Great! You’ve found a few people that you’re interested in, now it’s time to set up an appointment and start getting familiar with them. In order to assess your therapist and ensure that they are the one for you, you need to have a few questions in mind when you visit them. Here are a few from WebMD:
Can I afford this? You need to be able to show up regularly. If you can’t, the effects of therapy may be diminished.
Do I feel OK with this person? Do you feel comfortable opening up to them without fear of judgment?
Is my therapist listening to me? Do I feel heard? Are they asking questions about me? When you first come into contact with your therapist, they should be trying to get acquainted with you by asking questions. But you should also feel like you don’t have to constantly repeat things to them because they are listening and paying undivided attention to you.
Has my therapist helped me to identify a goal?– If you can’t identify what you want to get out of therapy, you’re going to struggle to get the results.
Do I feel like what they’re saying makes sense to me? Are they addressing what I want help with? The success of therapy entirely depends on your ability to follow through with treatment. If you’re not going to follow any of what they say because it doesn’t make sense to you, then you need to find another one. Alternatively, if you’re not getting the help in the area you need, it’s time to dip.
If the answer to most of these questions is a ‘no’, then you make want to consider chucking the deuces up and saying:
I know I keep bringing this up, but I think it’s important to get this point across. Traditional brick and mortar therapy is expensive and in my experience a real fucking pain to deal with. Trying to find insurance that will allow you to go to a particular doctor. Paying for each individual session. Trying to fit appointments into your schedule or going to an appointment that you don’t really want or need to go to. It’s way too much of a hassle for me. And judging by the internet and the questions I see, I’d imagine it was annoying for other people, too.

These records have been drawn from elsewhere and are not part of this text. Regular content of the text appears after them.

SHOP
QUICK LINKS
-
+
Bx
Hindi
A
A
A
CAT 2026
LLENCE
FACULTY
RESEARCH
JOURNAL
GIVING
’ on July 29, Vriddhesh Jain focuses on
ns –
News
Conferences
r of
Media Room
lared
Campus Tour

But it doesn’t have to be. At all.
Have a look at BetterHelp’s therapy section.
Peruse through their library of topics relating to different types of therapy and in what situations they are used for. Some of their most popular articles talk about the stages of grief, councilor vs. counselor, and reasons to choose an online psychiatrist. There are over 20 categories– e.g., abuse, body dysmorphic disorder, depression, and more– found on the right side that can direct you exactly where you want to go without the fuss.
Once you gain a full understanding of the myriad of things you can talk to an online therapist about, perhaps you’ll be more willing– if you aren’t already– to consider therapy.

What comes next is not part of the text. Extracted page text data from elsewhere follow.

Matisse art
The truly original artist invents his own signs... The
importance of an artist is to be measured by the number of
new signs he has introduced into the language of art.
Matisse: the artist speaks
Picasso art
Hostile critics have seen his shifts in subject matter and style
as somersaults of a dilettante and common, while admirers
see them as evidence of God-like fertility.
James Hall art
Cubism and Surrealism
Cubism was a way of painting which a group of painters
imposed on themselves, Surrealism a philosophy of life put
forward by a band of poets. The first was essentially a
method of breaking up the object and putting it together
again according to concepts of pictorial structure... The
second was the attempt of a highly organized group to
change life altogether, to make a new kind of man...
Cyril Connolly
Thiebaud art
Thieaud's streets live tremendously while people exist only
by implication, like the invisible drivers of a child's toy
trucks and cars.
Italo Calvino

I have made it a point in my life to emphasize online therapy because it is so convenient, easy, and cheap. It makes almost all of the problems that we’ve discussed completely irrelevant. The only thing that you’ll have to figure out is how to pay for it (a one-time payment for the whole month) and which doctor you like the best. And when it comes to mental illness in particular, making the process as easy as possible to get into is especially important. Those few moments of motivation and hope are a critical time where things can be done and acted upon. And if you can’t do it right now, then you’ll know for the future when you can afford it.
At this point, or rather when you get inside of the therapist’s office, you won’t really need my help from there. But for those who are interested in doing online therapy, next week in this mini-series I’ll show you how to start online therapy. I’ll look and see what different options there are for doing that and how to make that transition easy for you.
I hope this was helpful for you guys and makes you more willing to try out therapy. I know traditional therapy sessions may be a rigorous task with all that you have to do in order to start, much less maintain. But it’s a necessary evil, I think.